This repository implements a transformer architecture to complete Spotify playlists given a set of seed tracks. The model is trained on the Million Playlist Dataset (MPD).
It can easily be extended to integrate artist, album, and audio features, as well as implicit user taste and expressed user preferences for a particular session.
The model tends to generate palatable playlists given a seed context of five tracks. Here are a few highlights of more subtle behavior.
... Christmas songs. Using only Mariah Carey's "All I Want for Christmas is You" as a single-token prompt, the model generates a Christmas playlist.
The transformer was prompted with five lo-fi tracks and the auto-regressive nature of the model explored related jazz, hiphop, and slowly transitioned to older music. The generated playlist also captures cultural contexts, e.g., Kaytandra (track 8) is cited as saying "I studied Dilla instead of school" who appears in tracks 4 and 9. J-Dilla in turn sampled Sergio Mendes (track 20).
The model was prompted with five early hiphop tracks in chronological order to generate a playlist, which the model completes with tracks from the 90s and early 2000s. Artists include members of N.W.A and their artistic network.
The model was prompted with five tracks and then prompted again but with two of the five tracks masked out as out-of-vocabulary tracks, represented by an <UNK>
token. Despite 40% of the context being missing, 11 of the 14 generated tracks are shared among the original playlist and the masked playlist—although in a different order. Masked tracks are represented by John Cage's 4'33.
The model is a 6-layer causal transformer with 8 heads, 128 embedding dimensions, pre-layer norm, and 0.1 dropout during training.

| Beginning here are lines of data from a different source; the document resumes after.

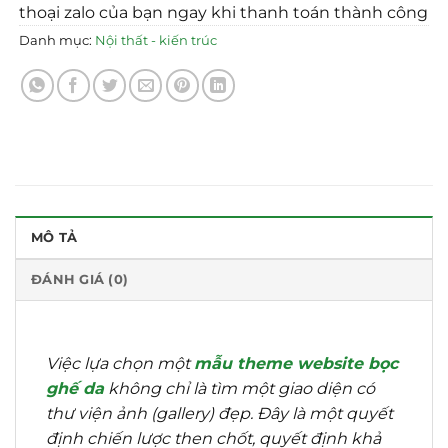
thoại zalo của bạn ngay khi thanh toán thành công
Danh mục:
Nội thất - kiến trúc
MÔ TẢ
ĐÁNH GIÁ (0)
Việc lựa chọn một
mẫu theme website bọc
ghế da
không chỉ là tìm một giao diện có
thư viện ảnh (gallery) đẹp.
Đây là một quyết
định chiến lược then chốt, quyết định khả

The feed-forward network of each transformer block is a two-layer dense network with ReLU activations and hidden dimension of 256. The model uses weight-tying, i.e., the output head is identical to the token embeddings. We use token-based positional encodings (as opposed to Fourier-style positional encodings) with a maximum context length of 50 tracks.

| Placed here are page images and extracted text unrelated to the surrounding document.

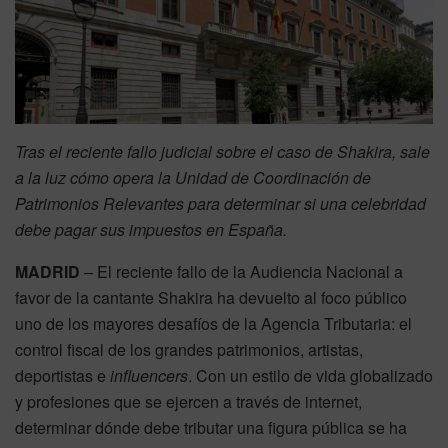
Tras el reciente fallo judicial sobre el caso de Shakira, sale
a la luz cómo opera la Unidad de Coordinación de
Patrimonios Relevantes para determinar si una celebridad
debe pagar sus impuestos en España.
MADRID
– El reciente fallo de la Audiencia Nacional a
favor de la cantante Shakira ha devuelto al foco público
uno de los mayores desafíos de la Agencia Tributaria: el
control fiscal de los grandes patrimonios, artistas,
deportistas e
influencers
. Con un estilo de vida globalizado
y profesiones que se ejercen a través de internet,
determinar dónde debe tributar una figura pública se ha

Tracks are treated as individual tokens because limited semantic information is available in the MPD. Semantic embeddings or semantic side information could be more easily integrated for content such as movies (e.g., using reviews and synopses) or podcasts (e.g., using concise vectors obtained through pre-trained encoders like DistilBERT applied to transcripts). The tokenizer is thus a lookup from track uri to continuous integers, each representing a 128-dimensional embedding. The embedding dimension is small because the training set comprises approximately two million tracks, corresponding to about one Gigabyte of embeddings. This is not large for modern standards, but large enough to make my laptop sweat.
This section outlines how to train the transformer model from scratch—taking only about 48 hours on a 2020 laptop.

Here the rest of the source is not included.